With hundreds of Habitat for Humanity volunteers working from morning to night, the construction of a home televised on CBS This Morning's Welcome Home project made amazing progress on the third day of work.
A day before, the windows were installed, the siding was put into place, and the roof on the main part of the house was covered with solar-powered shingles, reports CBS This Morning Co-Anchor Mark McEwen.
By early Nov. 20, the finishing touches were applied as the house finally became a home for one hard-working woman and her four daughters.
In her daily life, Michelle Hayes is part cook, part valet, part drill sergeant. But to her daughters, she is mom. Every day, before leaving for her own job, she gets her four children, ages five to 15, ready for school.
For the last five years, their home has been the School Street Projects in Yonkers, New York.
"It is tough," Hayes told CBS News Correspondent Jose Diaz-Balart.
"People actually do their drugs in front of the kids.

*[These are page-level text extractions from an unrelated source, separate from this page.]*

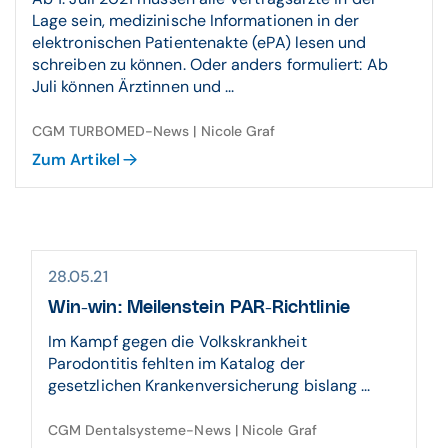
Lage sein, medizinische Informationen in der
elektronischen Patientenakte (ePA) lesen und
schreiben zu können. Oder anders formuliert: Ab
Juli können Ärztinnen und ...
CGM TURBOMED-News | Nicole Graf
Zum Artikel
28.05.21
Win-win: Meilenstein PAR-Richtlinie
Im Kampf gegen die Volkskrankheit
Parodontitis fehlten im Katalog der
gesetzlichen Krankenversicherung bislang ...
CGM Dentalsysteme-News | Nicole Graf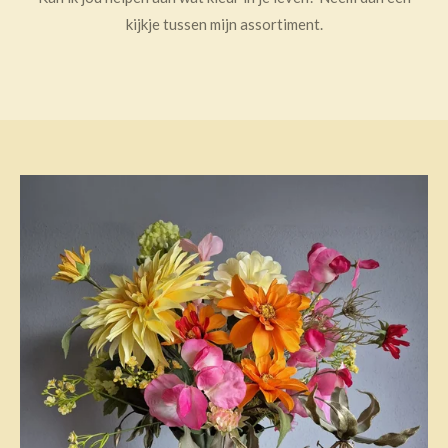
kijkje tussen mijn assortiment.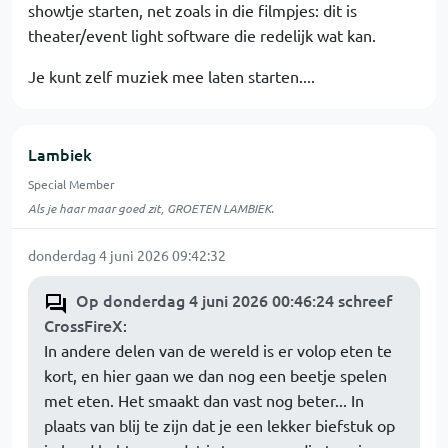
showtje starten, net zoals in die filmpjes: dit is
theater/event light software die redelijk wat kan.
Je kunt zelf muziek mee laten starten....
Lambiek
Special Member
Als je haar maar goed zit, GROETEN LAMBIEK.
donderdag 4 juni 2026 09:42:32
Op donderdag 4 juni 2026 00:46:24 schreef
CrossFireX
:
In andere delen van de wereld is er volop eten te
kort, en hier gaan we dan nog een beetje spelen
met eten. Het smaakt dan vast nog beter... In
plaats van blij te zijn dat je een lekker biefstuk op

You gonna do your stuff? Buy it and leave. Why do you have to stand there in front of the kids?" she added.
A dangerous existence, but Hayes and her kids found a way out through Habitat for Humanity. The non-profit organization builds and fixes up homes, then sells them without profit to families in need.
After going through a rigorous evaluation process and working 500 hours of "sweat equity" on other Habitat houses, Hayes was placed on a list for the next available home.

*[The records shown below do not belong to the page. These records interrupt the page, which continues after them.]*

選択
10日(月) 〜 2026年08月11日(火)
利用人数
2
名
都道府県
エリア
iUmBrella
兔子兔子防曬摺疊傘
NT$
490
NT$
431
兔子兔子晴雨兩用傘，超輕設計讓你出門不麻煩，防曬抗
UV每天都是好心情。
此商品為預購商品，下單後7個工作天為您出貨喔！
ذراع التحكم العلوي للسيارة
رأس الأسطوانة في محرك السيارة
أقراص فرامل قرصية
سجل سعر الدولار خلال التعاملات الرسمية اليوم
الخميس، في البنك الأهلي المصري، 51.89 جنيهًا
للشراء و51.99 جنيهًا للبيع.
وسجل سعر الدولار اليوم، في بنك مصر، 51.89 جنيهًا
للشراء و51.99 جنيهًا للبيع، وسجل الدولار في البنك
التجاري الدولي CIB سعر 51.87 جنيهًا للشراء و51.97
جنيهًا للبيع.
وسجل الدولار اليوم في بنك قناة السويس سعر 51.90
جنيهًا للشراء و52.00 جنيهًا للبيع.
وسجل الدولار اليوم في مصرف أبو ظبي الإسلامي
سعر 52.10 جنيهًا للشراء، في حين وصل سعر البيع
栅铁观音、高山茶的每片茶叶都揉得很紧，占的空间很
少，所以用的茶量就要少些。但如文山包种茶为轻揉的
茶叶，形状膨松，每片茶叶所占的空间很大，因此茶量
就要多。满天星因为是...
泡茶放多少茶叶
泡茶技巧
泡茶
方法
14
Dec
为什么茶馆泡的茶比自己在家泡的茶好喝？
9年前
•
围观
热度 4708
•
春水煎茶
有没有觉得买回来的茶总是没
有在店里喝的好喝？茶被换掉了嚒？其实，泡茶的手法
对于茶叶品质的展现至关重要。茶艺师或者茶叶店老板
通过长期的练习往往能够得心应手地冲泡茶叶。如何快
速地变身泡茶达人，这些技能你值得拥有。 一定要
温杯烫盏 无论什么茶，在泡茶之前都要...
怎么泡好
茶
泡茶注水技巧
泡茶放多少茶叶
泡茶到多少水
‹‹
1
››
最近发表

Hayes and her eldest daughter volunteered their time to do "demolition work, knock down walls, put up walls, you can do painting, took out the garbage."
"You name it, we did it," Hayes says.
Overnight, Hayes will be a homeowner. For her kids, it's a welcome change. They are well-versed in what a difference their new home will bring.
Hayes' three youngest daughters, Ebony, far left, Doniqua, and Shideara. (CBS)
"A basement, a backyard, an attic, front porch, a back porch," says six-year-old Shideara.
"And a dog house," adds five-year-old Ebony.
For their mother, the change will be something you can't put a price on.
"At least, I could say I accomplished one thing," Michelle says. "I have my home now, and hopefully, I'll get my kids through college nd set them on the right track as my mother set me on the right track."
On the morning of Wednesday, Nov. 18, homebuilding pro and CBS This Morning Consultant Bob Vila stood outside something that looked very much like a completed home.
"I can hear the saw blades ringing in the back as we're putting down the porch deck," he said. "We have the back door and the front door left to put on. We have a crew caulking the siding so we can get a coat of paint on it today. And there is lots of detail work taking place on the outside. But the inside is a revelation."
The home's interior already had drywall hung, and volunteers quickly followed with the plaster work.
While the traditional way of doing the plastering or drywall installation is tedious, especially in the outside and inside corners of the rooms, Bob Vila demonstrated a new way that is easy for even laypersons to follow.
"We're using a newly developed product that kind of gets rid of this approach and is such a sturdy item you don't have to worry about the cracks," explained Vila, holding a pre-formed drywall corner.
Bob Vila applying paper corners. (CBS)
After applying a layer of the joint compound to the corner, the paper is placed on top and smoothed into place. Using a plastering knife and applying pressure, sweep down at an angle from the top of each side of the paper to the end of the strip.
The joint compound being used is fast-drying, as is everything else in this technologically innovative showcase home, including the plaster and paint. The material can also stand up to the cold winter temperatures.
"That's one of the reasons and one of the technologies that have allowed us to do things here quickly," Vila explained.